Two of the most annoying male characters I have ever encountered appear in those two books (though they seemed to me to be virtually the same character). I just wanted to slap them and their Archetypal Females upside the head and scream, "IT'S ONLY SEX, YOU MORONS. DO IT IF YOU'RE GOING TO AND LET'S MOVE ON."
Perhaps this urge simply reflects the extent to which the destruction of old taboos has drained all the real poetry out of sex and books about sex. Nowadays people can call a fuck a fuck; a married man about to commit adultery doesn't really need to get himself into an acceptable state to do the deed with a fellow schoolteacher by (somehow) morphing into the Centaur Chiron having very, er, athletic sex (his 'nether parts' are a horse's, right?) with 'amber-haired' Venus.
And Updike's whole sex-as-seeing-God thing is so pre-21st Century. At 27, I was shocked and impressed when one of his most annoying characters ever said in effect that sex is getting off with God. Today? Eh.
His books depend in may instances on his male (and female) characters are pushing against boundaries that no longer exist. Unfortunately, without the belief in capital-T Transgression there just is no capital-P Poetry or capital-S Sex It's just two people doing something that every animal and some plants can do.
I think one reason that A Month of Sundays---hands down my favorite Updike novel--- seems to me to have weathered the changing times is that it involves an adulterous minister, and therefore addresses a taboo that still exists.

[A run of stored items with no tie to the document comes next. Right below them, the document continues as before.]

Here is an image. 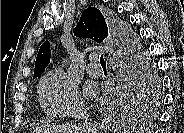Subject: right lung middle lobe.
<instances>
[{
	"mask_svg": "<svg viewBox=\"0 0 184 133\" xmlns=\"http://www.w3.org/2000/svg\"><path fill=\"white\" fill-rule=\"evenodd\" d=\"M121 23L132 47L127 64L126 102L130 108H144L149 104L152 90L156 85L155 69L146 56L141 54L143 51L138 47L136 37L129 26L125 22Z\"/></svg>",
	"mask_w": 184,
	"mask_h": 133,
	"instance_id": "right-lung-middle-lobe-1",
	"label": "right lung middle lobe"
}]
</instances>
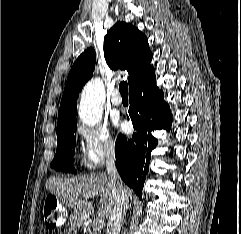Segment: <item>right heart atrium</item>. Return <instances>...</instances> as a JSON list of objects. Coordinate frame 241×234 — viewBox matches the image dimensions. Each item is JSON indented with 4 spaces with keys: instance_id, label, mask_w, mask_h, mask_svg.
I'll return each mask as SVG.
<instances>
[{
    "instance_id": "1",
    "label": "right heart atrium",
    "mask_w": 241,
    "mask_h": 234,
    "mask_svg": "<svg viewBox=\"0 0 241 234\" xmlns=\"http://www.w3.org/2000/svg\"><path fill=\"white\" fill-rule=\"evenodd\" d=\"M76 133L82 144L83 162L87 168L96 169L115 156L117 145L106 126L81 124Z\"/></svg>"
}]
</instances>
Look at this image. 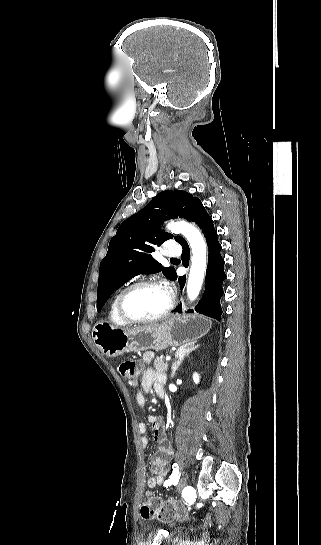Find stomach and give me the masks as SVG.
Returning <instances> with one entry per match:
<instances>
[{
	"label": "stomach",
	"instance_id": "obj_1",
	"mask_svg": "<svg viewBox=\"0 0 321 545\" xmlns=\"http://www.w3.org/2000/svg\"><path fill=\"white\" fill-rule=\"evenodd\" d=\"M211 329V321L201 315H173L161 325L142 327L134 331H123L110 323H96L93 327V341L101 353L117 357L123 353L139 351H163L167 347H184L204 337Z\"/></svg>",
	"mask_w": 321,
	"mask_h": 545
}]
</instances>
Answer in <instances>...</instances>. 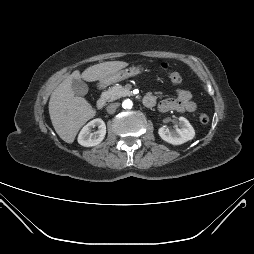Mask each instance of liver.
<instances>
[{
    "label": "liver",
    "mask_w": 254,
    "mask_h": 254,
    "mask_svg": "<svg viewBox=\"0 0 254 254\" xmlns=\"http://www.w3.org/2000/svg\"><path fill=\"white\" fill-rule=\"evenodd\" d=\"M128 66L123 61H108L93 65L83 71L78 70L68 76L53 91L49 101V114L53 127L59 137L67 143H72L80 128L96 111L83 97L75 96L72 89L74 79H84L88 82L101 80Z\"/></svg>",
    "instance_id": "6515ba94"
}]
</instances>
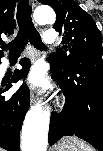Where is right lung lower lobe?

Ministers still ain't supposed to be interfering with their flocks. Since the minister in question is an intellectualizer with a guilty conscience, he cranks out some very pretty rationalizations (together with a fair amount of blasphemy) during his enforced sojourn at a 'rest home.' His badly mixing up his religious and sexual feelings makes sense in the circumstances..
If you're looking for summer reading, you could definitely do worse than A Month of Sundays. It seems to me to have a much lighter and dryer texture than Updike's other books and deals unweightily with the Great Imponderables.. In fact, it's hilarious and still retains the power to shock. Excellent summer reading.